▸ **Work request**
Output the data as it stands. Each line must match exactly.

▸ **Extracted data**

╔══

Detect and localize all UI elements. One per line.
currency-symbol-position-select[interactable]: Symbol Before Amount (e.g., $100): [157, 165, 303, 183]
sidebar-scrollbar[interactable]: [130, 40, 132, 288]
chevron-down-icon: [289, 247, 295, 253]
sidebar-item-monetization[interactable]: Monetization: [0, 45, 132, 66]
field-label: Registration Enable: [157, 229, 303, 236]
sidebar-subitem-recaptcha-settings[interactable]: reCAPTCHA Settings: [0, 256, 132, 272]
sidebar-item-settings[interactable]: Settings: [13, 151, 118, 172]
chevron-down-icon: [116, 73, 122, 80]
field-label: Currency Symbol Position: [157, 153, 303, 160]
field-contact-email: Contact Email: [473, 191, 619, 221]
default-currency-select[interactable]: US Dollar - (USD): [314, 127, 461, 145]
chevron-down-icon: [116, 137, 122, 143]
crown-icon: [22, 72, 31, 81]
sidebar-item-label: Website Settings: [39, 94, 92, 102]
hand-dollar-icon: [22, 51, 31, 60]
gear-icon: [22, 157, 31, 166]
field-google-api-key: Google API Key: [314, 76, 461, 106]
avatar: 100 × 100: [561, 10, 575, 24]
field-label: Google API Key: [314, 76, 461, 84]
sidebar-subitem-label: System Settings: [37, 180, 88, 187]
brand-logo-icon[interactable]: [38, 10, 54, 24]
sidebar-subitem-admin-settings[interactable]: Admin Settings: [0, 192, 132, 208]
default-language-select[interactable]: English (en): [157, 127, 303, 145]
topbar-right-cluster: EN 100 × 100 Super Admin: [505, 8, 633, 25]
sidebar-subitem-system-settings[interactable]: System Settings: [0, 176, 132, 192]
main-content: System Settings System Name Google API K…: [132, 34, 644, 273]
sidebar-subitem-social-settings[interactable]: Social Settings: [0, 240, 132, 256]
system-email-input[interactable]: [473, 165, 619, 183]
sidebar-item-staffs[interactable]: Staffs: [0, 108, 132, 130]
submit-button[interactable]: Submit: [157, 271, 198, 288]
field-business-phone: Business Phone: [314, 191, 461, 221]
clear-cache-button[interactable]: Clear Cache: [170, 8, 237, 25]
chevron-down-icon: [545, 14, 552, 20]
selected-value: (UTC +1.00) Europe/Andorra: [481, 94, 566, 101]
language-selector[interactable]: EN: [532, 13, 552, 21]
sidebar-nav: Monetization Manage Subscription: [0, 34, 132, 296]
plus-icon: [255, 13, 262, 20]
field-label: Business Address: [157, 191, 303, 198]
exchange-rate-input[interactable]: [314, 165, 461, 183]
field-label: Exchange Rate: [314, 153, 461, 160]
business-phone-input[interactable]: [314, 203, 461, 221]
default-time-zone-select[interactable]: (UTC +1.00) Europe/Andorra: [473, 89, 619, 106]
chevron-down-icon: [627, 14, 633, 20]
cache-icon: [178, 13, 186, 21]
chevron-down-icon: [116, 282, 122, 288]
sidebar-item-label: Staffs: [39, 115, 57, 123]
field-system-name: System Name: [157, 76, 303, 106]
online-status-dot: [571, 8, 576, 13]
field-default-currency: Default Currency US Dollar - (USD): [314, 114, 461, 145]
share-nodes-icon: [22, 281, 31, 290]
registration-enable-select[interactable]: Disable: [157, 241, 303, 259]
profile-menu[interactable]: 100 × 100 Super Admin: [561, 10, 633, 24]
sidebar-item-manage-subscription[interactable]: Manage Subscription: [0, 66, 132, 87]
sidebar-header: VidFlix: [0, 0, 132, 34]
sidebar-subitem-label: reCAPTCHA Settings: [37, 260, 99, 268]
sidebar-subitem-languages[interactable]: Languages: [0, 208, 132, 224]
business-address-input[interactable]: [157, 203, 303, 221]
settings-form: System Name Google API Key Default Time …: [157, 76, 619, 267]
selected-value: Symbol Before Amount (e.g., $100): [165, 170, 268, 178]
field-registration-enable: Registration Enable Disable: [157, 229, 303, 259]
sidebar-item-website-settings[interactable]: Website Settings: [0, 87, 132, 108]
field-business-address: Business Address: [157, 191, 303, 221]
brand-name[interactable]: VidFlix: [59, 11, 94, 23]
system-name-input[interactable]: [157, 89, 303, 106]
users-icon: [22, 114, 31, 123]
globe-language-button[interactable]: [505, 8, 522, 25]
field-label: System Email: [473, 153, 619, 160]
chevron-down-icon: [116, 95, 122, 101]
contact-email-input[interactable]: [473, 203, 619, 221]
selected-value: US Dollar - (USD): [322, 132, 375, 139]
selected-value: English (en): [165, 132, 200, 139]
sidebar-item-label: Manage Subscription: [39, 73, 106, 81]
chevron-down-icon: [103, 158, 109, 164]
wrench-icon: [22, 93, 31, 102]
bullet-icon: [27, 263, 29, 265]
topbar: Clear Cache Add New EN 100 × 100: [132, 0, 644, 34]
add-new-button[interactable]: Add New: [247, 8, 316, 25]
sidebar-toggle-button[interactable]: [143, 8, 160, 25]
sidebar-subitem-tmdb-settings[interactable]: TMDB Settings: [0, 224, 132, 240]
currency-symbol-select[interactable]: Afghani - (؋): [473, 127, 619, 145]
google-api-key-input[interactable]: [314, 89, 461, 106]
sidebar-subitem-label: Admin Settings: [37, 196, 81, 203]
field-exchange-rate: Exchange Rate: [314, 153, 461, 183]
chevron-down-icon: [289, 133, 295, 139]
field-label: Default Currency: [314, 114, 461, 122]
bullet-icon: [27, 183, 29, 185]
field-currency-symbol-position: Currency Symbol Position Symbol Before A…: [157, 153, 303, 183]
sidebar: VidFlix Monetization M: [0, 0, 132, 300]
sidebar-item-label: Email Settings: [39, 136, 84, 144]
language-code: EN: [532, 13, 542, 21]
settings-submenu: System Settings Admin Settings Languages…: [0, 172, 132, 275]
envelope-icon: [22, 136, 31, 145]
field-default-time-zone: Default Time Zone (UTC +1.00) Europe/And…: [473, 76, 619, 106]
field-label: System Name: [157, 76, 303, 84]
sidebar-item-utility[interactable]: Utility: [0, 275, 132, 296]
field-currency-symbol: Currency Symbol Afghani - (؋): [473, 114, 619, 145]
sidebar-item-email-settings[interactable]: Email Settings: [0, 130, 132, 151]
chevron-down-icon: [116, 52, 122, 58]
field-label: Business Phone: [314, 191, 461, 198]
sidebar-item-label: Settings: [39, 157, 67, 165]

╚══

▸ **Your solution**
Detect and localize all UI elements. One per line.
currency-symbol-position-select[interactable]: Symbol Before Amount (e.g., $100): [157, 165, 303, 183]
sidebar-scrollbar[interactable]: [130, 40, 132, 288]
chevron-down-icon: [289, 247, 295, 253]
sidebar-item-monetization[interactable]: Monetization: [0, 45, 132, 66]
field-label: Registration Enable: [157, 229, 303, 236]
sidebar-subitem-recaptcha-settings[interactable]: reCAPTCHA Settings: [0, 256, 132, 272]
sidebar-item-settings[interactable]: Settings: [13, 151, 118, 172]
chevron-down-icon: [116, 73, 122, 80]
field-label: Currency Symbol Position: [157, 153, 303, 160]
field-contact-email: Contact Email: [473, 191, 619, 221]
default-currency-select[interactable]: US Dollar - (USD): [314, 127, 461, 145]
chevron-down-icon: [116, 137, 122, 143]
crown-icon: [22, 72, 31, 81]
sidebar-item-label: Website Settings: [39, 94, 92, 102]
hand-dollar-icon: [22, 51, 31, 60]
gear-icon: [22, 157, 31, 166]
field-google-api-key: Google API Key: [314, 76, 461, 106]
avatar: 100 × 100: [561, 10, 575, 24]
field-label: Google API Key: [314, 76, 461, 84]
sidebar-subitem-label: System Settings: [37, 180, 88, 187]
brand-logo-icon[interactable]: [38, 10, 54, 24]
sidebar-subitem-admin-settings[interactable]: Admin Settings: [0, 192, 132, 208]
default-language-select[interactable]: English (en): [157, 127, 303, 145]
topbar-right-cluster: EN 100 × 100 Super Admin: [505, 8, 633, 25]
sidebar-subitem-system-settings[interactable]: System Settings: [0, 176, 132, 192]
main-content: System Settings System Name Google API K…: [132, 34, 644, 273]
sidebar-subitem-social-settings[interactable]: Social Settings: [0, 240, 132, 256]
system-email-input[interactable]: [473, 165, 619, 183]
sidebar-item-staffs[interactable]: Staffs: [0, 108, 132, 130]
submit-button[interactable]: Submit: [157, 271, 198, 288]
field-business-phone: Business Phone: [314, 191, 461, 221]
clear-cache-button[interactable]: Clear Cache: [170, 8, 237, 25]
chevron-down-icon: [545, 14, 552, 20]
selected-value: (UTC +1.00) Europe/Andorra: [481, 94, 566, 101]
language-selector[interactable]: EN: [532, 13, 552, 21]
sidebar-nav: Monetization Manage Subscription: [0, 34, 132, 296]
plus-icon: [255, 13, 262, 20]
field-label: Business Address: [157, 191, 303, 198]
exchange-rate-input[interactable]: [314, 165, 461, 183]
field-label: Exchange Rate: [314, 153, 461, 160]
business-phone-input[interactable]: [314, 203, 461, 221]
default-time-zone-select[interactable]: (UTC +1.00) Europe/Andorra: [473, 89, 619, 106]
chevron-down-icon: [627, 14, 633, 20]
cache-icon: [178, 13, 186, 21]
chevron-down-icon: [116, 282, 122, 288]
sidebar-item-label: Staffs: [39, 115, 57, 123]
field-system-name: System Name: [157, 76, 303, 106]
online-status-dot: [571, 8, 576, 13]
field-default-currency: Default Currency US Dollar - (USD): [314, 114, 461, 145]
share-nodes-icon: [22, 281, 31, 290]
registration-enable-select[interactable]: Disable: [157, 241, 303, 259]
profile-menu[interactable]: 100 × 100 Super Admin: [561, 10, 633, 24]
sidebar-item-manage-subscription[interactable]: Manage Subscription: [0, 66, 132, 87]
sidebar-header: VidFlix: [0, 0, 132, 34]
sidebar-subitem-label: reCAPTCHA Settings: [37, 260, 99, 268]
sidebar-subitem-languages[interactable]: Languages: [0, 208, 132, 224]
business-address-input[interactable]: [157, 203, 303, 221]
settings-form: System Name Google API Key Default Time …: [157, 76, 619, 267]
selected-value: Symbol Before Amount (e.g., $100): [165, 170, 268, 178]
field-registration-enable: Registration Enable Disable: [157, 229, 303, 259]
sidebar-item-website-settings[interactable]: Website Settings: [0, 87, 132, 108]
field-business-address: Business Address: [157, 191, 303, 221]
brand-name[interactable]: VidFlix: [59, 11, 94, 23]
system-name-input[interactable]: [157, 89, 303, 106]
users-icon: [22, 114, 31, 123]
globe-language-button[interactable]: [505, 8, 522, 25]
field-label: System Email: [473, 153, 619, 160]
chevron-down-icon: [116, 95, 122, 101]
contact-email-input[interactable]: [473, 203, 619, 221]
selected-value: US Dollar - (USD): [322, 132, 375, 139]
selected-value: English (en): [165, 132, 200, 139]
sidebar-item-label: Manage Subscription: [39, 73, 106, 81]
chevron-down-icon: [103, 158, 109, 164]
wrench-icon: [22, 93, 31, 102]
bullet-icon: [27, 263, 29, 265]
topbar: Clear Cache Add New EN 100 × 100: [132, 0, 644, 34]
add-new-button[interactable]: Add New: [247, 8, 316, 25]
sidebar-toggle-button[interactable]: [143, 8, 160, 25]
sidebar-subitem-tmdb-settings[interactable]: TMDB Settings: [0, 224, 132, 240]
currency-symbol-select[interactable]: Afghani - (؋): [473, 127, 619, 145]
google-api-key-input[interactable]: [314, 89, 461, 106]
sidebar-subitem-label: Admin Settings: [37, 196, 81, 203]
field-exchange-rate: Exchange Rate: [314, 153, 461, 183]
chevron-down-icon: [289, 133, 295, 139]
field-label: Default Currency: [314, 114, 461, 122]
bullet-icon: [27, 183, 29, 185]
field-currency-symbol-position: Currency Symbol Position Symbol Before A…: [157, 153, 303, 183]
sidebar: VidFlix Monetization M: [0, 0, 132, 300]
sidebar-item-label: Email Settings: [39, 136, 84, 144]
language-code: EN: [532, 13, 542, 21]
settings-submenu: System Settings Admin Settings Languages…: [0, 172, 132, 275]
envelope-icon: [22, 136, 31, 145]
field-default-time-zone: Default Time Zone (UTC +1.00) Europe/And…: [473, 76, 619, 106]
field-label: System Name: [157, 76, 303, 84]
sidebar-item-utility[interactable]: Utility: [0, 275, 132, 296]
field-currency-symbol: Currency Symbol Afghani - (؋): [473, 114, 619, 145]
sidebar-item-email-settings[interactable]: Email Settings: [0, 130, 132, 151]
chevron-down-icon: [116, 52, 122, 58]
field-label: Business Phone: [314, 191, 461, 198]
sidebar-item-label: Settings: [39, 157, 67, 165]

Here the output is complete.